塩ビの現在

ダイオキシンと無関係とは言わないが・・・


少し前のことになりますが、ダイオキシンが大問題になりました。
なにしろ毒性の強さに加えて、その安定性がとんでもない。
もう出来てしまえばどうしようもない、まさにそんな存在です。
まるで核燃料廃棄物のような扱いをされていました。

ダイオキシンに含まれるのはハロゲン元素。
変なねーちゃんある日狂ってセッ●ス乱発。
じゃないや。それは希ガスだった。He,Ne,Ar,Kr,Xe,Rn。
ヘリウム、ネオン、アルゴン、クリプトン、キセノン、ラドンの覚え方です。
ハロゲンは「ふっくらブラジャー愛の後」でしたね。
F,Cl,Br,I,At。
フッ素、塩素、臭素、沃素、アスタチン。
その中でもフッ素、塩素がダイオキシン源として問題となりました。

我々の生活で一番身近な塩素源は食塩ですね。
その次に石鹸(洗剤)、壁タイルでしょうか。
タイルや包装容器などに塩化ビニル(以下塩ビ)がふんだんに使われており、これらがダイオキシンの源だ!とまるで悪の根源であるかのごとく、塩ビは総すかん状態を食らいました。
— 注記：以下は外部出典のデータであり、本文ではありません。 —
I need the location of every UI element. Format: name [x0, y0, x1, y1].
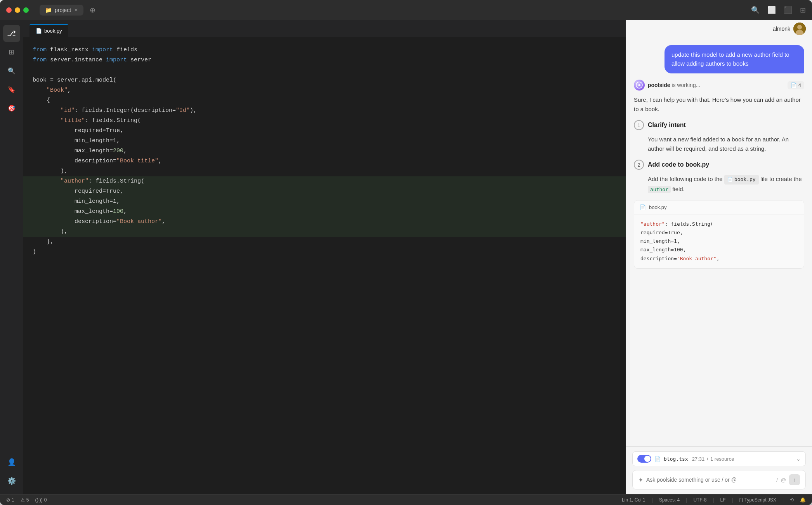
toggle-switch[interactable] [637, 455, 651, 463]
code-line-highlighted: required=True, [23, 186, 626, 197]
target-icon: 🎯 [8, 104, 16, 112]
file-bar-filename: blog.tsx [664, 456, 688, 462]
search-icon[interactable]: 🔍 [751, 6, 760, 14]
app-window: 📁 project ✕ ⊕ 🔍 ⬜ ⬛ ⊞ ⎇ ⊞ 🔍 [0, 0, 812, 505]
toggle-knob [644, 456, 651, 462]
code-line: ) [23, 247, 626, 257]
line-ending[interactable]: LF [720, 497, 726, 503]
traffic-lights [6, 7, 29, 13]
code-line: ), [23, 166, 626, 176]
file-bar-time: 27:31 + 1 resource [692, 456, 734, 462]
warning-number: 5 [26, 497, 29, 503]
ai-messages: update this model to add a new author fi… [626, 37, 812, 446]
step-1-desc: You want a new field added to a book for… [634, 135, 804, 153]
code-box: 📄 book.py "author": fields.String( requi… [634, 200, 804, 268]
sidebar-toggle-icon[interactable]: ⬜ [767, 6, 776, 14]
info-count[interactable]: ((·)) 0 [35, 497, 47, 503]
editor-panel: 📄 book.py from flask_restx import fields… [23, 20, 626, 494]
user-message-text: update this model to add a new author fi… [671, 51, 789, 67]
code-line [23, 65, 626, 75]
warning-count[interactable]: ⚠ 5 [21, 497, 29, 503]
sidebar-item-extensions[interactable]: ⊞ [3, 44, 20, 61]
tab-label: project [55, 7, 71, 13]
code-line: "id": fields.Integer(description="Id"), [23, 106, 626, 116]
sidebar-item-settings[interactable]: ⚙️ [3, 472, 20, 489]
ai-file-bar[interactable]: 📄 blog.tsx 27:31 + 1 resource ⌄ [632, 451, 806, 466]
doc-icon: 📄 [791, 82, 797, 88]
snippet-line: max_length=100, [640, 246, 798, 254]
minimize-button[interactable] [15, 7, 20, 13]
code-line-highlighted: ), [23, 227, 626, 237]
snippet-line: description="Book author", [640, 254, 798, 263]
search-sidebar-icon: 🔍 [8, 67, 16, 75]
sidebar-item-user[interactable]: 👤 [3, 454, 20, 471]
source-control-icon: ⎇ [7, 29, 16, 38]
step-2-header: 2 Add code to book.py [634, 160, 804, 170]
error-number: 1 [12, 497, 14, 503]
username-label: almonk [773, 26, 790, 32]
code-line-highlighted: max_length=100, [23, 207, 626, 217]
tab-close-icon[interactable]: ✕ [74, 7, 78, 13]
code-line-highlighted: min_length=1, [23, 197, 626, 207]
ai-intro-text: Sure, I can help you with that. Here's h… [634, 95, 804, 114]
sync-icon[interactable]: ⟲ [790, 497, 794, 503]
user-icon: 👤 [7, 458, 16, 467]
broadcast-icon: ((·)) [35, 497, 42, 503]
file-doc-icon: 📄 [727, 176, 733, 183]
file-icon-bar: 📄 [654, 456, 661, 462]
indentation[interactable]: Spaces: 4 [659, 497, 680, 503]
status-bar-right: Lin 1, Col 1 | Spaces: 4 | UTF-8 | LF | … [622, 497, 806, 503]
bell-icon[interactable]: 🔔 [800, 497, 806, 503]
send-button[interactable]: ↑ [789, 474, 800, 485]
panel-toggle-icon[interactable]: ⬛ [784, 6, 792, 14]
sidebar-item-source-control[interactable]: ⎇ [3, 25, 20, 42]
code-file-icon: 📄 [640, 204, 646, 210]
user-message-bubble: update this model to add a new author fi… [665, 45, 804, 73]
sparkle-icon: ✦ [638, 476, 643, 484]
chevron-down-icon[interactable]: ⌄ [796, 456, 801, 462]
new-tab-button[interactable]: ⊕ [90, 6, 95, 14]
ai-panel: almonk update this model to add a new au… [626, 20, 812, 494]
code-editor[interactable]: from flask_restx import fields from serv… [23, 37, 626, 494]
code-line: book = server.api.model( [23, 75, 626, 85]
bookmark-icon: 🔖 [8, 86, 16, 93]
code-box-filename: book.py [649, 204, 667, 210]
sidebar-item-search[interactable]: 🔍 [3, 62, 20, 79]
maximize-button[interactable] [23, 7, 29, 13]
code-line-highlighted: "author": fields.String( [23, 176, 626, 186]
ai-status-left: poolside is working... [634, 80, 700, 91]
main-content: ⎇ ⊞ 🔍 🔖 🎯 👤 ⚙️ [0, 20, 812, 494]
project-tab[interactable]: 📁 project ✕ [40, 5, 83, 16]
tab-folder-icon: 📁 [45, 7, 52, 13]
ai-input-field[interactable] [646, 477, 773, 483]
poolside-logo [634, 80, 645, 91]
user-avatar [793, 23, 806, 35]
titlebar: 📁 project ✕ ⊕ 🔍 ⬜ ⬛ ⊞ [0, 0, 812, 20]
error-count[interactable]: ⊘ 1 [6, 497, 14, 503]
poolside-name: poolside [648, 82, 670, 88]
ai-status-bar: poolside is working... 📄 4 [634, 80, 804, 91]
sidebar: ⎇ ⊞ 🔍 🔖 🎯 👤 ⚙️ [0, 20, 23, 494]
code-line: required=True, [23, 126, 626, 136]
language-mode[interactable]: [ ] TypeScript JSX [739, 497, 776, 503]
layout-icon[interactable]: ⊞ [800, 6, 806, 14]
snippet-line: "author": fields.String( [640, 220, 798, 228]
sidebar-item-target[interactable]: 🎯 [3, 99, 20, 117]
ai-working-text: poolside is working... [648, 82, 700, 88]
code-box-header: 📄 book.py [634, 200, 804, 214]
ai-bottom: 📄 blog.tsx 27:31 + 1 resource ⌄ ✦ / @ ↑ [626, 446, 812, 494]
file-encoding[interactable]: UTF-8 [693, 497, 706, 503]
file-icon: 📄 [36, 28, 42, 34]
info-number: 0 [44, 497, 47, 503]
ai-header: almonk [626, 20, 812, 37]
step-2-number: 2 [634, 160, 644, 170]
step-2-desc: Add the following code to the 📄 book.py … [634, 174, 804, 194]
close-button[interactable] [6, 7, 12, 13]
code-line: max_length=200, [23, 146, 626, 156]
tab-book-py[interactable]: 📄 book.py [29, 24, 68, 37]
language-label: TypeScript JSX [744, 497, 776, 503]
sidebar-item-bookmark[interactable]: 🔖 [3, 81, 20, 98]
cursor-position[interactable]: Lin 1, Col 1 [622, 497, 645, 503]
step-1-number: 1 [634, 120, 644, 130]
slash-hint: / [776, 477, 778, 483]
しかし現在、環境庁によって「ダイオキシン問題における塩ビの影響は軽微にとどまる」とされています。
O157問題の際のカイワレ大根などのときもそうだけど、批判するときだけ火をつけて、あとは知らん顔。
大臣やお役人など、そんなものなのです。

塩ビはリサイクル法も確立され、塩ビとして再利用あるいは食塩へと転換される目処が立ちました。
再び塩ビにライムライトが当たる日が来るのかもしれない。
しかしそのころ、いったいどれぐらいの人が塩ビダイオキシン騒動を覚えているだろうか。

p.s. まさに同じことが地球温暖化だと、自分は思うわけです。
炭酸ガスに温室ガス効果がある、などと言ってみたところで、実は何年か経てば窒素や酸素やアルゴンのほうが地球温暖化への影響は大きかった、そんな結果が出るかも知れない。
資源を浪費しないという意味でマイナス6%運動には賛同しますが、それが地球温暖化を防ぐとは自分は全く思っていないのです。